Di anno in anno il prestigio di Pichetto si accrebbe. Ricevette numerose onorificenze, medaglie e diplomi in parecchie Esposizioni italiane ed estere e la sua azienda prosperò al punto che nel 1908 fu creato Cavaliere del Lavoro, affiancando il proprio ai nomi di maggior prestigio dell’imprenditoria piemontese del suo tempo, come Giovanni Agnelli, Silvano Venchi, Vittorio Tedeschi, Giacomo Bosso, Teofilo Rossi, Felice Piacenza e Oreste Catella.

All’attività produttiva Pichetto congiunse impegno sociale, caritatevole e filantropico (fu tra l’altro consigliere e finanziatore delle Scuole-Officine serali, fondate nel 1887 e poste sotto la presidenza onoraria del Re); svolse, inoltre, un ruolo attivo nelle organizzazioni che rappresentavano gli imprenditori, quali la Lega industriale, l’Associazione Generale fra Industriali e Commercianti e l’Associazione dell’Industria Meccanica ed Arti affini.

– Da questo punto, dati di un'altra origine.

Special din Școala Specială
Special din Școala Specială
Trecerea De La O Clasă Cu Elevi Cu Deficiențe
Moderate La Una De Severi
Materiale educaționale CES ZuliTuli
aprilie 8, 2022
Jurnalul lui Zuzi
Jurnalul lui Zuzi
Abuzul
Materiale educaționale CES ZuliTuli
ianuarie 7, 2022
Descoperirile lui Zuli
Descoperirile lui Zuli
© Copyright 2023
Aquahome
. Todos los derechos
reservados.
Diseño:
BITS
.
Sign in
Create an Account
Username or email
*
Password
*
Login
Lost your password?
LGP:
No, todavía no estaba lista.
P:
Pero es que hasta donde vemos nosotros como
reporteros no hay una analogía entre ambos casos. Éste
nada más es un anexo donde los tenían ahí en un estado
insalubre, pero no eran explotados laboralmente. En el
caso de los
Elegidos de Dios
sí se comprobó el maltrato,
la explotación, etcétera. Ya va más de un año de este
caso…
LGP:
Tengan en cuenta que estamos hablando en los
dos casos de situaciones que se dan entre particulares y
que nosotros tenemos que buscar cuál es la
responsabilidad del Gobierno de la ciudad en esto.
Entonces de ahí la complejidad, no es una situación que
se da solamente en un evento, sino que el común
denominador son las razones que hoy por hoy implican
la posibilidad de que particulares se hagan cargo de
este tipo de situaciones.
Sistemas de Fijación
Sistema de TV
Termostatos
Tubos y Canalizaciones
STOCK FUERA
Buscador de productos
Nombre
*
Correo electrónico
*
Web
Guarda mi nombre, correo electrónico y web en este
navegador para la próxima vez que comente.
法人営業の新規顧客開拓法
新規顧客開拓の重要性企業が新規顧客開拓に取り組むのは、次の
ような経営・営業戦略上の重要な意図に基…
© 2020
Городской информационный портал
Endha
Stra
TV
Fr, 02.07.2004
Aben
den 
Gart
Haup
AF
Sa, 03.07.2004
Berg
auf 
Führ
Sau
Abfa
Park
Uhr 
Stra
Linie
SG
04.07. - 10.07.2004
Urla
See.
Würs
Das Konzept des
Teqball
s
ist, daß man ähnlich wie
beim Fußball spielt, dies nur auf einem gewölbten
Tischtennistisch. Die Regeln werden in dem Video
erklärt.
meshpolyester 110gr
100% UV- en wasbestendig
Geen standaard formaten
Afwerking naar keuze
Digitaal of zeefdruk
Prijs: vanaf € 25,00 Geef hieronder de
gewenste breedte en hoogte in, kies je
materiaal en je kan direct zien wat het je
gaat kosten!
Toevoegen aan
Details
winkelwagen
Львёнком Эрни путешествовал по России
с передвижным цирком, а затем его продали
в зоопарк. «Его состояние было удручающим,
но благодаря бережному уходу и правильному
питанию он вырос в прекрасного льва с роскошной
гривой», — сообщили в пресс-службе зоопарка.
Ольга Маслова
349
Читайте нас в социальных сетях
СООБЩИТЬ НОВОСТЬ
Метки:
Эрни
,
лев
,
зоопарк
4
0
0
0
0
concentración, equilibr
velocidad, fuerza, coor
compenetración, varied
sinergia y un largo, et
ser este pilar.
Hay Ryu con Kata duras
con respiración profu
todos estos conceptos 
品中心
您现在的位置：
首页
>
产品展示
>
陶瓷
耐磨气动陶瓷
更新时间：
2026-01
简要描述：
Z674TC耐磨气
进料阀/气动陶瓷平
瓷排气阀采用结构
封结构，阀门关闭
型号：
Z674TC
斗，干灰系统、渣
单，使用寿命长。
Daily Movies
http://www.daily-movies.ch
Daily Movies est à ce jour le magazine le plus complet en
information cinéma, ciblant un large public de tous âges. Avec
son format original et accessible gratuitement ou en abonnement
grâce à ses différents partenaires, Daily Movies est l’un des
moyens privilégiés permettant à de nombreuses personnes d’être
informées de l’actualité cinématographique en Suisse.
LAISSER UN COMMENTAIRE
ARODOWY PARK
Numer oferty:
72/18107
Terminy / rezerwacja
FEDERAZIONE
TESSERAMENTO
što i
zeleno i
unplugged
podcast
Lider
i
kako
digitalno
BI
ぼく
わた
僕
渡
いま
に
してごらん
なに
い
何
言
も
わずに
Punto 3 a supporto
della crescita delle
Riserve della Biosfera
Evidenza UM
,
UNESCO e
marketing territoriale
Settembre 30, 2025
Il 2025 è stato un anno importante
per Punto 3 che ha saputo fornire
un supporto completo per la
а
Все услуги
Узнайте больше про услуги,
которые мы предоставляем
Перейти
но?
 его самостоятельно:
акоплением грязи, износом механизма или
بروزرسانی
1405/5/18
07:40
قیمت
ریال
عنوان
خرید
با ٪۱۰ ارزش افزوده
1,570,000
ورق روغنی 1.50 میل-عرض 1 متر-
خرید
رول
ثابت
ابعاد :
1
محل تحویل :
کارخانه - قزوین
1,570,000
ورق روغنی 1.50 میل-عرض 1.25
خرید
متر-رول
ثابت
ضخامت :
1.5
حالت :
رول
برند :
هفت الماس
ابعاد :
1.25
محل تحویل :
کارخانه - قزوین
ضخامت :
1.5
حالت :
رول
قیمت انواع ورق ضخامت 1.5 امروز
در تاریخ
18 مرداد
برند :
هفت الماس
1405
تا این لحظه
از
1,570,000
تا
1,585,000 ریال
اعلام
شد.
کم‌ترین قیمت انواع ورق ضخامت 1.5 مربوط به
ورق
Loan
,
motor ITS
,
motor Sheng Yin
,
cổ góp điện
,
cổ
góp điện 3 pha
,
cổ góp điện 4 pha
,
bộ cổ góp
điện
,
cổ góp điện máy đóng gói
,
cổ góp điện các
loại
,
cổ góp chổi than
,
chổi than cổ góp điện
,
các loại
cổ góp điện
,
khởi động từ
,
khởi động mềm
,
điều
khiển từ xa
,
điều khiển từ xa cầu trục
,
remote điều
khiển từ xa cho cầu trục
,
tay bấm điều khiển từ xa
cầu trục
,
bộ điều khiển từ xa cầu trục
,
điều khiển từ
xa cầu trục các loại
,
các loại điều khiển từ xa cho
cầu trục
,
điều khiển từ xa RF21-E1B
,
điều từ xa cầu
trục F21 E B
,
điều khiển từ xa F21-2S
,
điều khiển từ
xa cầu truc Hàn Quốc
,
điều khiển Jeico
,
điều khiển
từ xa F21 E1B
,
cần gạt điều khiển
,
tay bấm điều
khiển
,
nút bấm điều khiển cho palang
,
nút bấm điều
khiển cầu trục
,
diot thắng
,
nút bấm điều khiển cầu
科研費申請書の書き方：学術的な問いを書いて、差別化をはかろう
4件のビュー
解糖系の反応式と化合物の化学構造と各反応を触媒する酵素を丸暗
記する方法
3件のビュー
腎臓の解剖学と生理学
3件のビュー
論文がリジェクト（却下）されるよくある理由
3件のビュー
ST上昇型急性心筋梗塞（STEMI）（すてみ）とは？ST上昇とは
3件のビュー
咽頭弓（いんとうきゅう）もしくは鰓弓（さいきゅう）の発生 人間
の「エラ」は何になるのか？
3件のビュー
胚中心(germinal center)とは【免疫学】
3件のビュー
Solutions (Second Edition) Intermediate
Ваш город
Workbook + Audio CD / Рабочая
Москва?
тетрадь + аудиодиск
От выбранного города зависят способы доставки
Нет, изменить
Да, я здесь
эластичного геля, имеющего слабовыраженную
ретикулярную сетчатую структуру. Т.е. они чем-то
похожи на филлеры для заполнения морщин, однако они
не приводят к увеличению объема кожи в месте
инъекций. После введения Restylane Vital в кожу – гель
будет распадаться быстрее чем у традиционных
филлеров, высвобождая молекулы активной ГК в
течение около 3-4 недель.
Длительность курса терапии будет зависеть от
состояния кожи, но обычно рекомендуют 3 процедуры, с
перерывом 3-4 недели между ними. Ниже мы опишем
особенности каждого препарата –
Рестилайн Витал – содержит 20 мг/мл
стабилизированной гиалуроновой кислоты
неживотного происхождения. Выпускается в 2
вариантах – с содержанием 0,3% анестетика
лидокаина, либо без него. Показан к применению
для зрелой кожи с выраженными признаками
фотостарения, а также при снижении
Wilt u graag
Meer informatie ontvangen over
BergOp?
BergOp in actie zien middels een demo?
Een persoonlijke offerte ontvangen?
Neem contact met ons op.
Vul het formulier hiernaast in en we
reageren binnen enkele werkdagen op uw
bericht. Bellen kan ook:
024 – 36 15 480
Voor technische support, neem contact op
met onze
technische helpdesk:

Allo scoppio della prima guerra mondiale il Genio militare arruolò la maggior parte degli operai delle Officine Pichetto: non era più il tempo di costruire opere d’arte, ma cannoni. L’azienda rimase praticamente paralizzata, sinché Giuseppe non fu costretto a cessare l’attività, cedendo successivamente la fabbrica. Ma l’avventura imprenditoriale della famiglia non finì qui. Dopo la sua morte (5 dicembre 1922) le tradizioni imprenditoriali furono continuate dai figli Antonio Virginio ed Angelo. Il primo, ingegnere, dopo esperienze in campo automobilistico in Italia divenne progettista di motori sportivi della Bugatti. Il secondo, studioso di chimica, allievo di Ponzio, compì ricerche che gli valsero premi importanti, alcuni conferitigli dall’Accademia dei Lincei. Negli anni venti fondò l’Istituto Chimico Subalpino, acquistando qualche tempo dopo la F.lli Maraschi, un’importante ed antica azienda torinese produttrice di essenze, estratti ed aromi, tuttora operante (denominata attualmente Maraschi & Quirici, in seguito alla fusione con la Ercole Quirici) nel campo della chimica naturale, della quale è stato a lungo a capo anche l’omonimo nipote di Giuseppe Pichetto, il cui nome sottolinea la bisecolare continuità delle intraprese economiche familiari. Egli stesso impegnato nelle organizzazioni imprenditoriali (tra l’altro è stato Presidente dell’Unione Industriale e della Camera di commercio di Torino) e Cavaliere del Lavoro; egli stesso, come si è letto sopra per il proprio nonno, «vero tipo di studioso ed instancabile lavoratore» è attivo in campo culturale, collezionista raffinato di documenti, libri antichi, legature di pregio e, soprattutto nella sua veste di Presidente, da molti anni, del prestigiosissimo Centro Studi Piemontesi.

 

Prezioso codice proveniente dalle Raccolte, riguardanti il Principe Eugenio, di Giuseppe Pichetto, da egli donato congiuntamente ad altre testimonianze di grande valore storico e artistico, al Centro Studi Piemontesi di Torino.